Start of Input data

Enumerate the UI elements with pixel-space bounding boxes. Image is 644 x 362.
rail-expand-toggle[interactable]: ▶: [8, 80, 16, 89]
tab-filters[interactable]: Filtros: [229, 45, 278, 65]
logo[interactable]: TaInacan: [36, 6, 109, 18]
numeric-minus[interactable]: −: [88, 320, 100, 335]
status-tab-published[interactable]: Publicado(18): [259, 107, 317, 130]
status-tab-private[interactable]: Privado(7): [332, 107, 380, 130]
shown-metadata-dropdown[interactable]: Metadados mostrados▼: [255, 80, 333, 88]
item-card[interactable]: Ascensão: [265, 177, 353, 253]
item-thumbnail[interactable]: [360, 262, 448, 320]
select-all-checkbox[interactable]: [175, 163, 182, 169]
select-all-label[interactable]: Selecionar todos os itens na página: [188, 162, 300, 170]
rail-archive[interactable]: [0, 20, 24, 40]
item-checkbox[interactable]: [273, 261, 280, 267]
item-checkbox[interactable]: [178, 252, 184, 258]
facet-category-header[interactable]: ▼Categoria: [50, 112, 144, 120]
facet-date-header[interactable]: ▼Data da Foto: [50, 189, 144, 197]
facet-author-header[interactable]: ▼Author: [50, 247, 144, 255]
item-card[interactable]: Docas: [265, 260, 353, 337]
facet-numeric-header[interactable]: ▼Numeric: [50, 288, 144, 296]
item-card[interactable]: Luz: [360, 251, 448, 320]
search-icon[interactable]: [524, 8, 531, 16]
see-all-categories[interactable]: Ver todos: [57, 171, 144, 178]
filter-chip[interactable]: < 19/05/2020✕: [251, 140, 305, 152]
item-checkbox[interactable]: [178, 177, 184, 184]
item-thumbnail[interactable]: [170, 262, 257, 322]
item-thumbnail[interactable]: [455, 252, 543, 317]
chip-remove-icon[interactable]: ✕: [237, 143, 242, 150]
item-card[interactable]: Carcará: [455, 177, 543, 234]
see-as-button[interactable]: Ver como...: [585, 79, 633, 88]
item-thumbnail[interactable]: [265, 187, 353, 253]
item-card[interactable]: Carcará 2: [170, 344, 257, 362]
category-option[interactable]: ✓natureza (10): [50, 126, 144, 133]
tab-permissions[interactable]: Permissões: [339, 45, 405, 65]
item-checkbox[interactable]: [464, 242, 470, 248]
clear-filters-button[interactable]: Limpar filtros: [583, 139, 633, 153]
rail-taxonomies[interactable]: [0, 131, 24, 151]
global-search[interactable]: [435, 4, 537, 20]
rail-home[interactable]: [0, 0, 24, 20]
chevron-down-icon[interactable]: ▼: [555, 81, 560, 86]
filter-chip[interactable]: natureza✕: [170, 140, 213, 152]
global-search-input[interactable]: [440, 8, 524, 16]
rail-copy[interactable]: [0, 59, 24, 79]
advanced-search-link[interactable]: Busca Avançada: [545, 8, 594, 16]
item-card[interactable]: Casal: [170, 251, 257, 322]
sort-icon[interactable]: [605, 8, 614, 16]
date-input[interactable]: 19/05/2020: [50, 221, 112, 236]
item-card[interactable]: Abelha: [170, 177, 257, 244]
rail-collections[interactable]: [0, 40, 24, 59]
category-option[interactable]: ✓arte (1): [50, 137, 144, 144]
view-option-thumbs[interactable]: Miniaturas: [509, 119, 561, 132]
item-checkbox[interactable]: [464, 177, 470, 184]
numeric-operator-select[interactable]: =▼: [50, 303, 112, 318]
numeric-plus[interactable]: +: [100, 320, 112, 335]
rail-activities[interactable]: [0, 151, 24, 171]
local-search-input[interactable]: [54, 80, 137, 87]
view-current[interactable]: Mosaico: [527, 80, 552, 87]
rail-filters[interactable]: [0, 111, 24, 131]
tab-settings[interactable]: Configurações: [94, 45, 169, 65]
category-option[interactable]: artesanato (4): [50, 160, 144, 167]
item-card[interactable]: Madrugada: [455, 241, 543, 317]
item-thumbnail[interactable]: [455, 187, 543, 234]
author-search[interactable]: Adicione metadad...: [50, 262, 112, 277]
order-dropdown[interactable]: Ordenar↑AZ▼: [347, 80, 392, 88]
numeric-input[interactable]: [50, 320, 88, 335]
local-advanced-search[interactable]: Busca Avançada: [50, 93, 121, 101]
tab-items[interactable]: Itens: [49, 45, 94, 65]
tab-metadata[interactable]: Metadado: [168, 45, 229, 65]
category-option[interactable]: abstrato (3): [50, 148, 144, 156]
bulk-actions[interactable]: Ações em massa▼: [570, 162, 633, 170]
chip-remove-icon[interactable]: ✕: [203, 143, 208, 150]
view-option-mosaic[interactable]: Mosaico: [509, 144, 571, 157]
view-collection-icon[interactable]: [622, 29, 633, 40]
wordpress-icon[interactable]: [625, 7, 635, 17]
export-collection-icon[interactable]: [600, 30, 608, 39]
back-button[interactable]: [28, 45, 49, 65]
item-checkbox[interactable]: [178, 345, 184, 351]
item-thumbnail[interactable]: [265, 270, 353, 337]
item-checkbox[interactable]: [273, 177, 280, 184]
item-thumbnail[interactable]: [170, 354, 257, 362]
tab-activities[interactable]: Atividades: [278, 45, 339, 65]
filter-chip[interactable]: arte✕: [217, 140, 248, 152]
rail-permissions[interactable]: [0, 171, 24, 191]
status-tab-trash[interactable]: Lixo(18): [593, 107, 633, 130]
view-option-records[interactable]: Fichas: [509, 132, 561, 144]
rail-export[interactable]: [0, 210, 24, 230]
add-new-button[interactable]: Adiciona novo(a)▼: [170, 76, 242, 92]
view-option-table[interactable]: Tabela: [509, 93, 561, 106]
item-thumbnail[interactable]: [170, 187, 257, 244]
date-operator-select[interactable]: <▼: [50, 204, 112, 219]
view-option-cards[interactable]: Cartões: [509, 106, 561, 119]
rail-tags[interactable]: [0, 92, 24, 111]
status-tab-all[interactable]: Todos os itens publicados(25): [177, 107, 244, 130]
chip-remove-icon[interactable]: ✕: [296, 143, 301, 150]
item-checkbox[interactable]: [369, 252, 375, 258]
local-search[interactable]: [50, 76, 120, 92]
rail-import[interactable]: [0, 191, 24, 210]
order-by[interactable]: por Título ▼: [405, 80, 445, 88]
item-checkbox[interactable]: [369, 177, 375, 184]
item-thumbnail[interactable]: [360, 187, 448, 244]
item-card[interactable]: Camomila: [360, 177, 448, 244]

End of Input data

**Problem details**
Check every line above for the string "view" and copy those that have it.

**Reply**
view-option-thumbs[interactable]: Miniaturas: [509, 119, 561, 132]
view-current[interactable]: Mosaico: [527, 80, 552, 87]
view-option-mosaic[interactable]: Mosaico: [509, 144, 571, 157]
view-collection-icon[interactable]: [622, 29, 633, 40]
view-option-records[interactable]: Fichas: [509, 132, 561, 144]
view-option-table[interactable]: Tabela: [509, 93, 561, 106]
view-option-cards[interactable]: Cartões: [509, 106, 561, 119]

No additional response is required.